The Future is Not What it Used to Be

K-HOLE read the signs, but no one listened

Image: K-HOLE and Box 1824, Youth Mode: A Report on Freedom, 2013. 

This article accompanies the inclusion of K-HOLE and Box 1824’s Youth Mode: A Report on Freedom (2013) in the online exhibition Net Art Anthology.

Living in times of social change and political upheaval, and beset by terrible and terrifying anxieties, the people of Ancient Rome—both the Patricians and the Plebeians, the aristocrats and the ordinary citizens—would lift their heads to the sky in hope of clarity and reassurance. Watching the birds, observing how they turned and swooped in the sky, the small group of “Augurs” would read into their movements and song the will of the Gods, and their feelings towards recent political decisions, votes, or military actions. Contrary to popular belief, the Augurate were not prophetic; through the divination of signs that indicated the will of the Gods, the population would be soothed in their worries.

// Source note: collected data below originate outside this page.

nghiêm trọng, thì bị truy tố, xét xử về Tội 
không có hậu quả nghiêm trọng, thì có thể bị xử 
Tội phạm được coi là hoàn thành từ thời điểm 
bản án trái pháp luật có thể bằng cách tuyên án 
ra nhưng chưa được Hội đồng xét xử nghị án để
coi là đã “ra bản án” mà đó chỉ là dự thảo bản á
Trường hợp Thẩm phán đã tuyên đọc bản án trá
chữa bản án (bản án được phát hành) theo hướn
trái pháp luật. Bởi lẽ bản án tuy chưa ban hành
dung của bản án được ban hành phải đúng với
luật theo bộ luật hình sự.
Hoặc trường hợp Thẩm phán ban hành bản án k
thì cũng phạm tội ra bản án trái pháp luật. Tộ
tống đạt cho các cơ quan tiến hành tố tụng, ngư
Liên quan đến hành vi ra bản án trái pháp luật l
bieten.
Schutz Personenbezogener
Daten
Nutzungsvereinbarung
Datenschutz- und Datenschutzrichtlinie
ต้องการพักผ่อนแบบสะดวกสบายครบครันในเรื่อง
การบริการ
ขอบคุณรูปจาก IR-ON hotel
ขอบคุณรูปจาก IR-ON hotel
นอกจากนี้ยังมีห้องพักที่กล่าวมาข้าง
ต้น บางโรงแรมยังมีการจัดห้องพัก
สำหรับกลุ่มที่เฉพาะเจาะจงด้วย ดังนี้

Their presence suggests a universal human response to anxiety and change; what is important is not knowing the future, but interpreting the signs of the present. The same urge motivates many today, not least as economic and political upheaval shifts much of the west into novel forms of instability, and we fill our culture with attempts to read the birds. We look for patterns in human history, to see where we go next. We relentlessly analyze political polls, despite past experiences. We write science fiction, to understand the way our world works by contrasting it with other possible, and impossible, worlds. And we consult trend forecasts.

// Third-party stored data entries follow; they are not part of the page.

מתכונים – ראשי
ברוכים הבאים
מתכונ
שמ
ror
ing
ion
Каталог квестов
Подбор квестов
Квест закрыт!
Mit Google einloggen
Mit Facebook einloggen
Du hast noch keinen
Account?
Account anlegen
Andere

K-HOLE, the trend-forecasting collective who released five trend reports between 2010 and 2015, have always acknowledged the inability of the format to actually predict trends. Instead, their reports map out possible approaches to understanding the cultural chaos of the past decade. Where the regular trend forecast is usually an internal document, commissioned from branding agencies by firms that hoped to better understand the future demands and desires of their potential markets, K-HOLE produces a public form of consumer fiction. By utilizing the language and visual lexicon of the trend forecast, the group has turned it in on itself, critically examining not just the propensity of consumer capitalism towards constant obsolescence and reinvention, but also its complex, knotty relationship with the affects and emotional landscapes it both produces and feeds off. Rather than just analysing the content of trends, they begin to explore what this culture actually does to its producers, users and consumers. In doing so, what they produce isn’t the blunt tool of a political analysis that directly condemns that relationship between the consumer and the brand: it’s instead a response that acknowledges complicity, turns tools into critiques of themselves, allows itself the nuance of doubt, but also, fatally, opens itself up for recuperation by the targets of its critique.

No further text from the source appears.